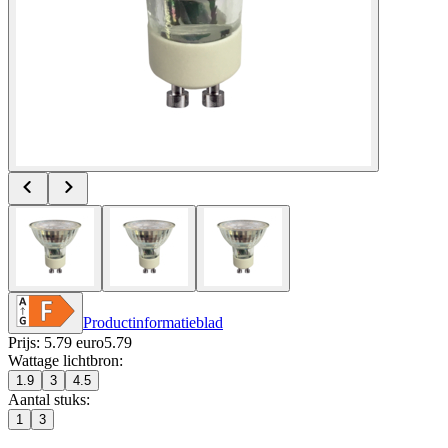
Productinformatieblad
Prijs: 5.79 euro
5
.
79
Wattage lichtbron
:
1.9
3
4.5
Aantal stuks
:
1
3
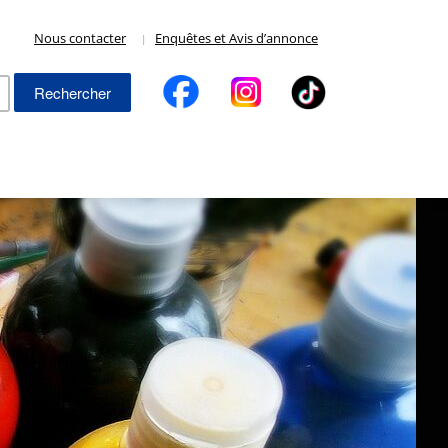
Nous contacter
Enquêtes et Avis d’annonce
Rechercher :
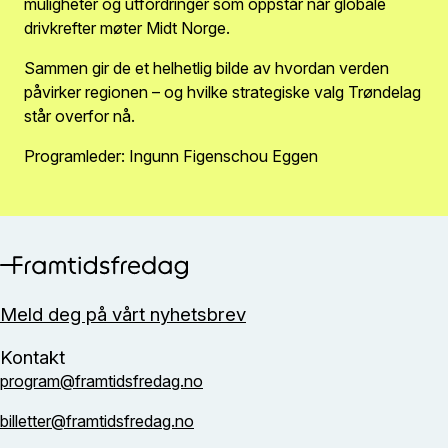
muligheter og utfordringer som oppstår når globale
drivkrefter møter Midt Norge.
Sammen gir de et helhetlig bilde av hvordan verden
påvirker regionen – og hvilke strategiske valg Trøndelag
står overfor nå.
Programleder: Ingunn Figenschou Eggen
Meld deg på vårt nyhetsbrev
Kontakt
program@framtidsfredag.no
billetter@framtidsfredag.no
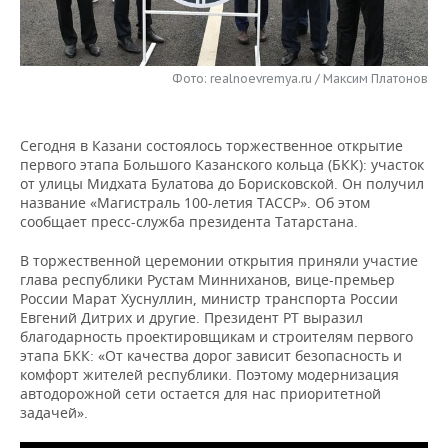
НЕФТЕХИМИЯ
РОЗНИЧНАЯ ТОРГОВЛЯ
НОВОСТИ ТЕХНОЛОГИЙ
МЕРОПРИЯТИЯ
НЕФТЬ
Фото: realnoevremya.ru / Максим Платонов
ТРАНСПОРТ
IT
НОВОСТИ МЕРОПРИЯТИЙ
СПОРТ
ОПК
УСЛУГИ
МЕДИА
ВЫЕЗДНАЯ РЕДАКЦИЯ
НОВОСТИ СПОРТА
ОБЩЕСТВО
ЭНЕРГЕТИКА
Сегодня в Казани состоялось торжественное открытие
первого этапа Большого Казанского кольца (БКК): участок
ТЕЛЕКОММУНИКАЦИИ
БИЗНЕС-БРАНЧИ
ФУТБОЛ
НОВОСТИ ОБЩЕСТВА
ФОТОГАЛЕРЕЯ
от улицы Мидхата Булатова до Борисковской. Он получил
название «Магистраль 100-летия ТАССР». Об этом
ONLINE-КОНФЕРЕНЦИИ
ХОККЕЙ
ВЛАСТЬ
СЮЖЕТЫ
сообщает пресс-служба президента Татарстана.
В торжественной церемонии открытия приняли участие
ОТКРЫТАЯ ЛЕКЦИЯ
БАСКЕТБОЛ
ИНФРАСТРУКТУРА
СПРАВОЧНИК
глава республики Рустам Минниханов, вице-премьер
России Марат Хуснуллин, министр транспорта России
ВОЛЕЙБОЛ
ИСТОРИЯ
СПИСОК ПЕРСОН
ПОЛНАЯ ВЕРСИЯ
Евгений Дитрих и другие. Президент РТ выразил
благодарность проектировщикам и строителям первого
этапа БКК: «От качества дорог зависит безопасность и
КИБЕРСПОРТ
КУЛЬТУРА
СПИСОК КОМПАНИЙ
комфорт жителей республики. Поэтому модернизация
автодорожной сети остается для нас приоритетной
ФИГУРНОЕ КАТАНИЕ
МЕДИЦИНА
задачей».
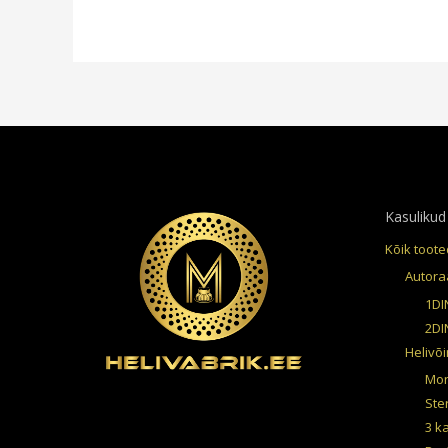
Kasulikud 
Kõik toote
Autora
1DI
2DI
Helivõ
Mon
Ste
3 k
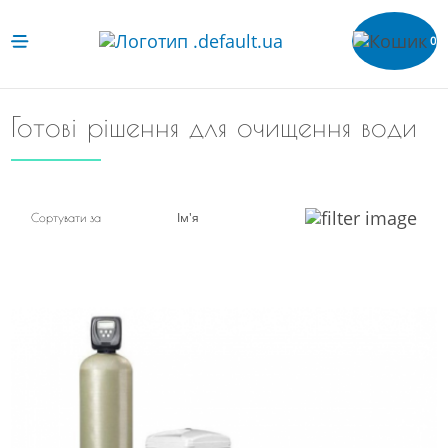
0
Готові рішення для очищення води
Ім'я
Сортувати за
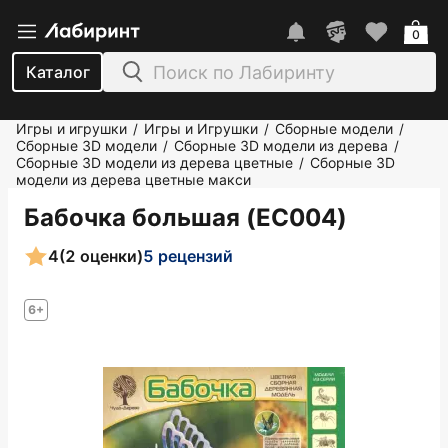
0
Каталог
Игры и игрушки
Игры и Игрушки
Сборные модели
/
/
/
Сборные 3D модели
Сборные 3D модели из дерева
/
/
Сборные 3D модели из дерева цветные
Сборные 3D
/
модели из дерева цветные макси
Бабочка большая (EC004)
4
(2 оценки)
5 рецензий
6+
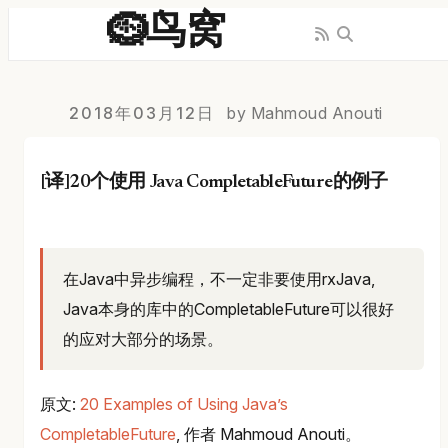
🪹鸟窝
2018年03月12日
by Mahmoud Anouti
[译]20个使用 Java CompletableFuture的例子
在Java中异步编程，不一定非要使用rxJava,
Java本身的库中的CompletableFuture可以很好
的应对大部分的场景。
原文:
20 Examples of Using Java’s
CompletableFuture
, 作者 Mahmoud Anouti。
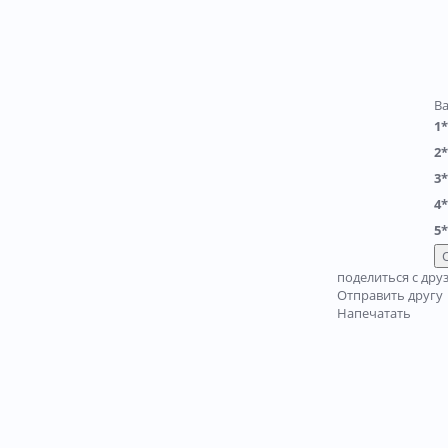
В
1*
2*
3*
4*
5*
поделиться с дру
Отправить другу
Напечатать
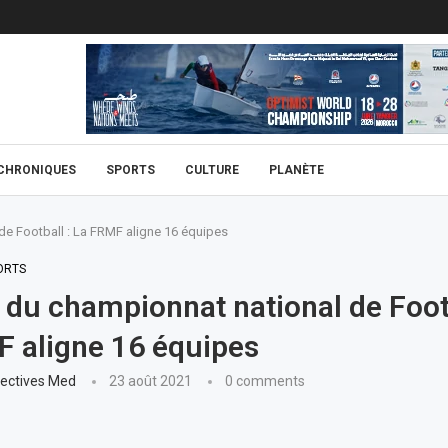
CHRONIQUES
SPORTS
CULTURE
PLANÈTE
de Football : La FRMF aligne 16 équipes
ORTS
 du championnat national de Footb
 aligne 16 équipes
ectives Med
23 août 2021
0 comments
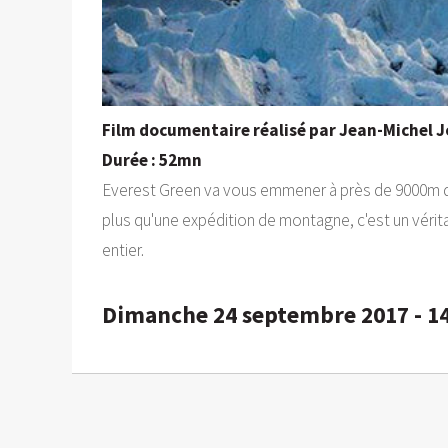
Film documentaire réalisé par Jean-Michel J
Durée : 52mn
Everest Green va vous emmener à près de 9000m d'a
plus qu'une expédition de montagne, c'est un vérit
entier.
Dimanche 24 septembre 2017 - 1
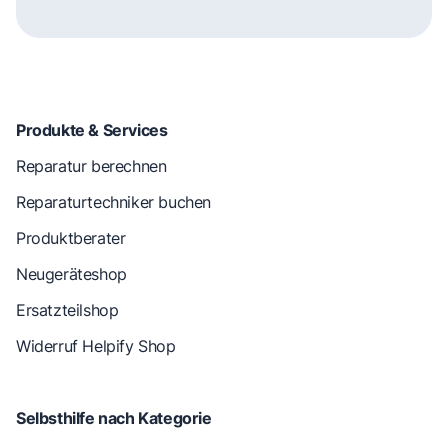
Produkte & Services
Reparatur berechnen
Reparaturtechniker buchen
Produktberater
Neugeräteshop
Ersatzteilshop
Widerruf Helpify Shop
Selbsthilfe nach Kategorie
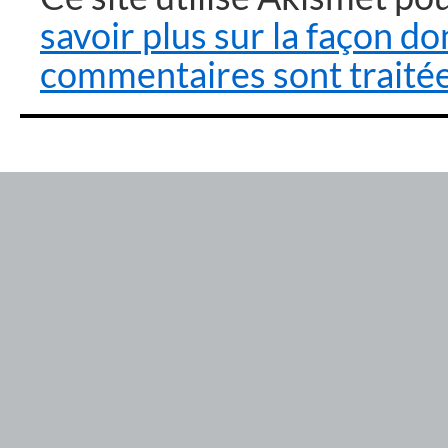
savoir plus sur la façon d
commentaires sont traité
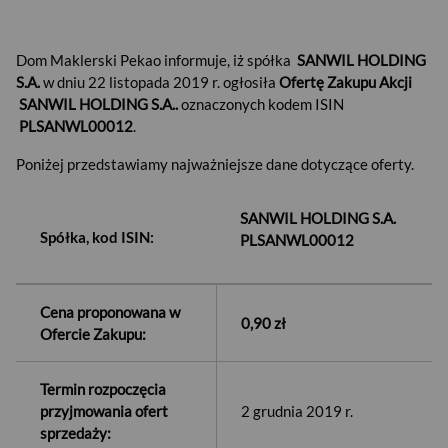
Dom Maklerski Pekao informuje, iż spółka
SANWIL HOLDING
S.A.
w dniu 22 listopada 2019 r. ogłosiła
Ofertę Zakupu Akcji
SANWIL HOLDING S.A..
oznaczonych kodem ISIN
PLSANWL00012
.
Poniżej przedstawiamy najważniejsze dane dotyczące oferty.
SANWIL HOLDING S.A.
Spółka, kod ISIN:
PLSANWL00012
Cena proponowana w
0,90 zł
Ofercie Zakupu:
Termin rozpoczęcia
przyjmowania ofert
2 grudnia 2019 r.
sprzedaży:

**Exercise goal**:
When a line in the records holds the string "Сборные", copy that line.

**Result of the exercise**:
Сборные модели
Сборные 3D модели
Сборные 3D модели из дерева
Сборные 3D модели из дерева цветные
Сборные 3D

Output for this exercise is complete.